Records provided below:

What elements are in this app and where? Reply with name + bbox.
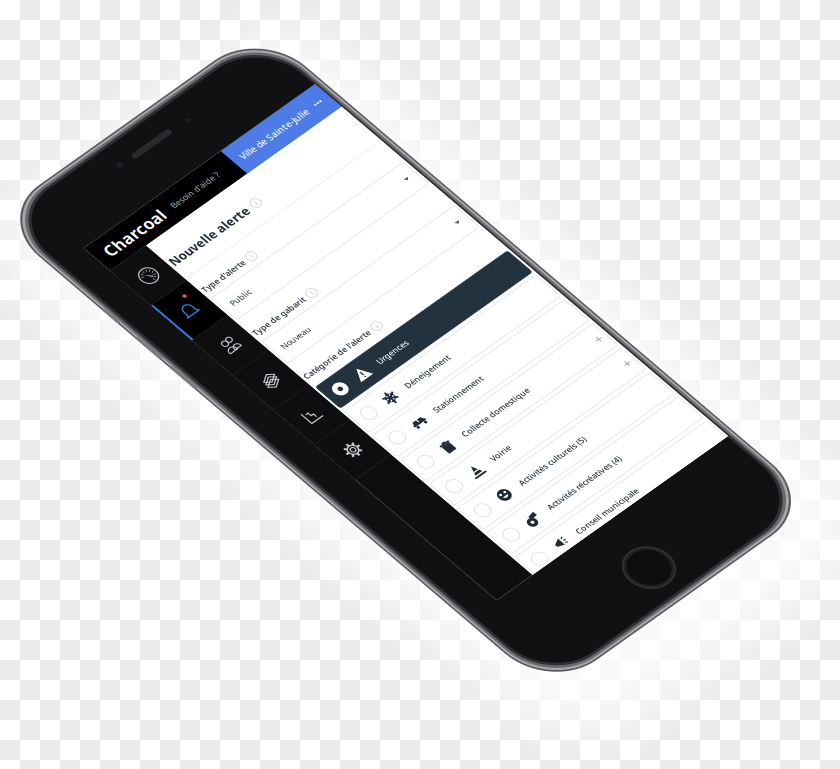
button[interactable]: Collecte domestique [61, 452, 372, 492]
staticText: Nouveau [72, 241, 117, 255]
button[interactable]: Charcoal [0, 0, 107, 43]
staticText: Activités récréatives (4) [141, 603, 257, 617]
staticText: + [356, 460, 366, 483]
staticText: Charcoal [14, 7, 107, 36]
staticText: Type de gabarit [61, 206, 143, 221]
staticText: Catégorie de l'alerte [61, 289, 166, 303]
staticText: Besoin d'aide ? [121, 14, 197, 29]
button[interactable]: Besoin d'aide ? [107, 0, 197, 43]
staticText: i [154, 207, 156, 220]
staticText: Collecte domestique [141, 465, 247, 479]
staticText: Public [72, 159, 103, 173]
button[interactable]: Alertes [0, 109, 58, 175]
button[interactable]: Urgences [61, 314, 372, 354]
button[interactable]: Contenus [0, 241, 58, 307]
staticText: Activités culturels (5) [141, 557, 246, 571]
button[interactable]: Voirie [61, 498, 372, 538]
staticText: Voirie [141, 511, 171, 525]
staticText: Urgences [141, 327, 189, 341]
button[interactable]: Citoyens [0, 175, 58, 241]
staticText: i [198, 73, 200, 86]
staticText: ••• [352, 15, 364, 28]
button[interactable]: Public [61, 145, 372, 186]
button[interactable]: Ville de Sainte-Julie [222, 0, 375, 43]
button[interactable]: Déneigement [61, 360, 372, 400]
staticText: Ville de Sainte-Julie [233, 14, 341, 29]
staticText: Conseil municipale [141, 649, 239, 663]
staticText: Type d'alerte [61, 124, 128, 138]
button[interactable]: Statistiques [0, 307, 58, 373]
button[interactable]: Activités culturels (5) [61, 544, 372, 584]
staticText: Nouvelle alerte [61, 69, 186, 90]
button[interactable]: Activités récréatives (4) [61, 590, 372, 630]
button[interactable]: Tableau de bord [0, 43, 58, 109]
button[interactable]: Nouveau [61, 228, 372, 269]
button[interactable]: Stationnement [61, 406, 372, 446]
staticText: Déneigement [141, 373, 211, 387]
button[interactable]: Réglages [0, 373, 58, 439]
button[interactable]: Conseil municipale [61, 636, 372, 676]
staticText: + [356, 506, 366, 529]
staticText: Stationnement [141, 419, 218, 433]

End of Records provided.

Problem description ::
Give the data above again, exactly, with every picture removed.

Written reply ::
What elements are in this app and where? Reply with name + bbox.
button[interactable]: Collecte domestique [61, 452, 372, 492]
staticText: Nouveau [72, 241, 117, 255]
button[interactable]: Charcoal [0, 0, 107, 43]
staticText: Activités récréatives (4) [141, 603, 257, 617]
staticText: + [356, 460, 366, 483]
staticText: Charcoal [14, 7, 107, 36]
staticText: Type de gabarit [61, 206, 143, 221]
staticText: Catégorie de l'alerte [61, 289, 166, 303]
staticText: Besoin d'aide ? [121, 14, 197, 29]
button[interactable]: Besoin d'aide ? [107, 0, 197, 43]
staticText: i [154, 207, 156, 220]
staticText: Collecte domestique [141, 465, 247, 479]
staticText: Public [72, 159, 103, 173]
button[interactable]: Alertes [0, 109, 58, 175]
button[interactable]: Urgences [61, 314, 372, 354]
button[interactable]: Contenus [0, 241, 58, 307]
staticText: Activités culturels (5) [141, 557, 246, 571]
button[interactable]: Voirie [61, 498, 372, 538]
staticText: Voirie [141, 511, 171, 525]
staticText: Urgences [141, 327, 189, 341]
button[interactable]: Citoyens [0, 175, 58, 241]
staticText: i [198, 73, 200, 86]
staticText: ••• [352, 15, 364, 28]
button[interactable]: Public [61, 145, 372, 186]
button[interactable]: Ville de Sainte-Julie [222, 0, 375, 43]
button[interactable]: Déneigement [61, 360, 372, 400]
staticText: Ville de Sainte-Julie [233, 14, 341, 29]
staticText: Conseil municipale [141, 649, 239, 663]
staticText: Type d'alerte [61, 124, 128, 138]
button[interactable]: Statistiques [0, 307, 58, 373]
button[interactable]: Activités culturels (5) [61, 544, 372, 584]
staticText: Nouvelle alerte [61, 69, 186, 90]
button[interactable]: Activités récréatives (4) [61, 590, 372, 630]
button[interactable]: Tableau de bord [0, 43, 58, 109]
button[interactable]: Nouveau [61, 228, 372, 269]
button[interactable]: Stationnement [61, 406, 372, 446]
staticText: Déneigement [141, 373, 211, 387]
button[interactable]: Réglages [0, 373, 58, 439]
button[interactable]: Conseil municipale [61, 636, 372, 676]
staticText: + [356, 506, 366, 529]
staticText: Stationnement [141, 419, 218, 433]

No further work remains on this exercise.